Population (1 January 2009)
- • Total: 8,258
- • Density: 175.0/km^{2} (453.2/sq mi)
- Time zone: UTC+1 (CET)
- • Summer (DST): UTC+2 (CEST)
- Postal code: 2241
- Area code: +36 29
- Website: www.sulysap.hu

= Sülysáp =

Sülysáp is a town in Pest County, Hungary about 40 km east of Budapest. In 1950 two villages, Tápiósáp and Tápiósüly, amalgamated, but they separated in 1954. In 1970 they combined again to form Sülysáp.

==Geography==
Sülysáp is in the Lower Tápió Valley of the Gödöllő hills. In this picturesque location, surrounded by beautiful low hills and good terrain, the Lower Tápió and Sápi streams add to making the town a beauty spot.

==Communications==
Primary route 31 serves the town by road.

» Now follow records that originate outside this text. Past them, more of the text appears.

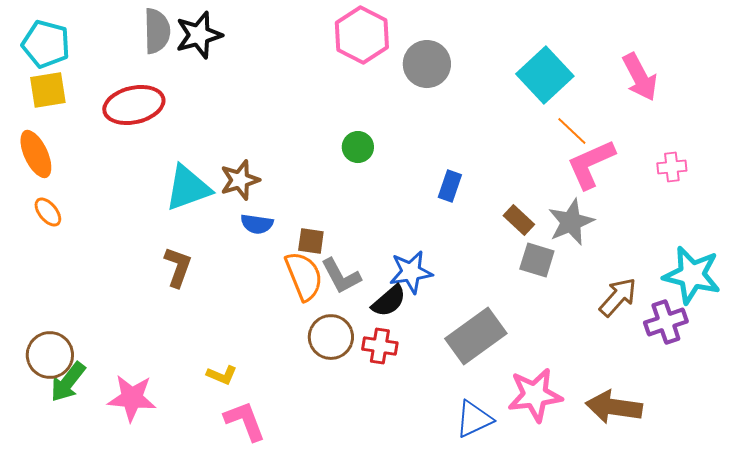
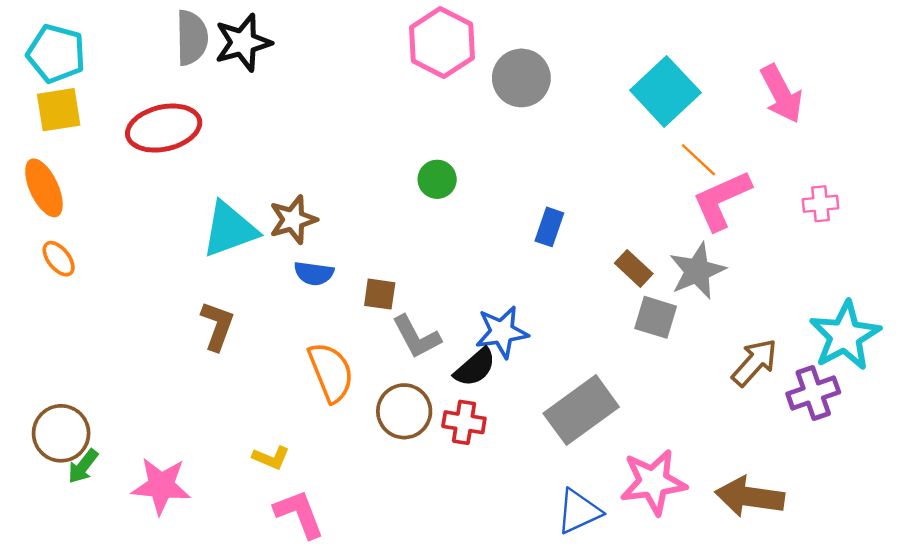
cyan star: (692, 275) -> (845, 336), turned 30
orange semicircle: (304, 276) -> (331, 372), moved
green arrow: (68, 382) -> (83, 466), size x0.7

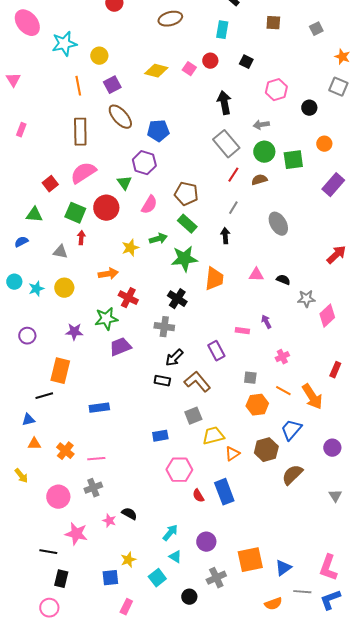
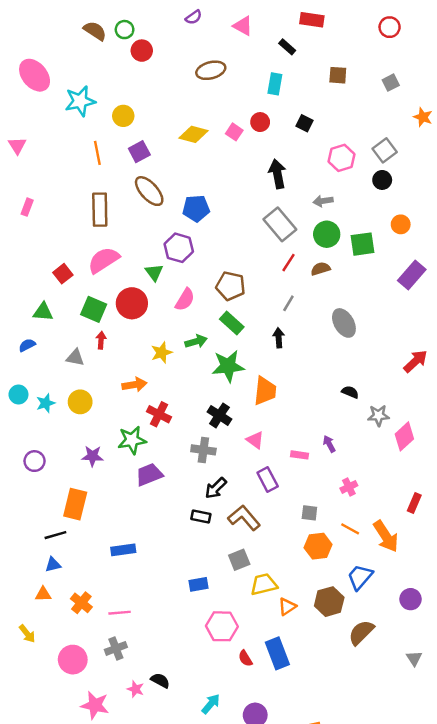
gray square: (338, 87) -> (385, 150), moved, turned 30
pink triangle: (256, 275) -> (255, 440), moved, turned 35
blue triangle: (28, 420) -> (53, 565), moved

Express and stopping trains of the Hungarian State Railways serve the town on suburban line 120a (Budapest-Újszász-Szolnok) at the main station (Sülysáp) and a smaller station halt (Szőlősnyaralö). "Szőlősnyaralö" is best translated as "Vineyard retreat"; the village was built as holiday homes for workers from Budapest. Over the years these holiday homes have been converted and extended and are used as main homes.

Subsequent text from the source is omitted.